TASK DETAILS:
Return exactly the span of lines in the following data that opens with the line containing "goal is simple - get you safe, get your" and closes with the line containing "needs to go.". Include nothing else.

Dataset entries
>>>
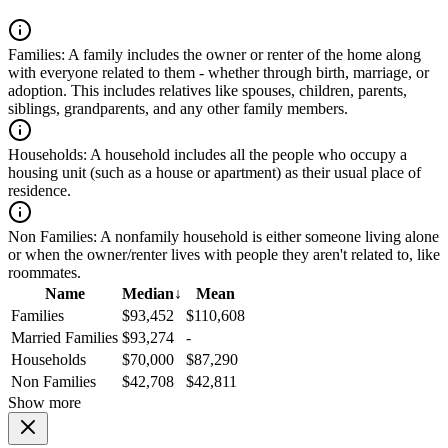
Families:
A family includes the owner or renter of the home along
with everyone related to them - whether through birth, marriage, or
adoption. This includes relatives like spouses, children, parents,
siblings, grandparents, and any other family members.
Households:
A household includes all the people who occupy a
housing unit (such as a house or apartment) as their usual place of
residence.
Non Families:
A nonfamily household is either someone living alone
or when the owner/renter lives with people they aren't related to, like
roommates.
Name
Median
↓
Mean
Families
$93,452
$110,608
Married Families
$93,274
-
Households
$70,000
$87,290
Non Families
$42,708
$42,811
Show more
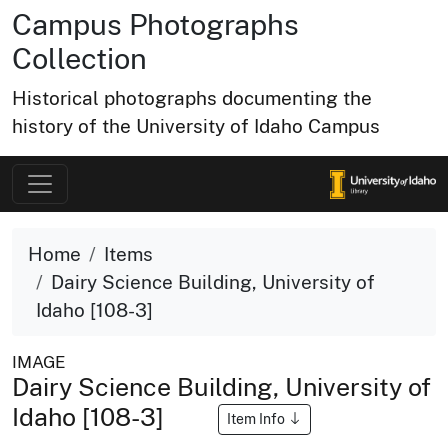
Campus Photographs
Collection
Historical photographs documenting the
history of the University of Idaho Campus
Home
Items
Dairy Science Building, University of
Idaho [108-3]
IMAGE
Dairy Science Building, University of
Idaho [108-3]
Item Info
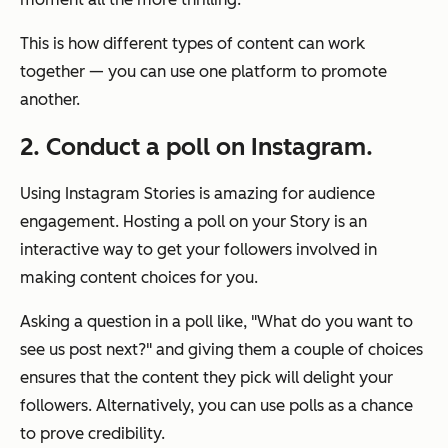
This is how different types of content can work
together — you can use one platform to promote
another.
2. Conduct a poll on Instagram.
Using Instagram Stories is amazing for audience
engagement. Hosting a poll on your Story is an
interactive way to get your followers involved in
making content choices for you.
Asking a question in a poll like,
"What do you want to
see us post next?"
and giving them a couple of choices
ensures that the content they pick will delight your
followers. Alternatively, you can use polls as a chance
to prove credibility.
<<<
>>>
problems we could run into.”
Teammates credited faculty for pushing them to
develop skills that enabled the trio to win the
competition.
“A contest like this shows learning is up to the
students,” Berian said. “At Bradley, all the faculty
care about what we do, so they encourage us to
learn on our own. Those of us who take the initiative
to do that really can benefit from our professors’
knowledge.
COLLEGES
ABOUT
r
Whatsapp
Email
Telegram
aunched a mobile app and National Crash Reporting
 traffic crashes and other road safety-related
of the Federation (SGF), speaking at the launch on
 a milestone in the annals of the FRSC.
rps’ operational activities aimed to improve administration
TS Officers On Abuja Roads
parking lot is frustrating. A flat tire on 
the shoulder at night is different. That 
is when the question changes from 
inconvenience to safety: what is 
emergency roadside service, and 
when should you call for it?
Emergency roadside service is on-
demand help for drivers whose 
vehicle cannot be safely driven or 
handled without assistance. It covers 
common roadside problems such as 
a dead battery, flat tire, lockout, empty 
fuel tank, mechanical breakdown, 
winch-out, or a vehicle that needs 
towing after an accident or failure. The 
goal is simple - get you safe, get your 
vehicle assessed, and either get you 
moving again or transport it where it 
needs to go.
<<<
EXPECTED ANSWER:
goal is simple - get you safe, get your 
vehicle assessed, and either get you 
moving again or transport it where it 
needs to go.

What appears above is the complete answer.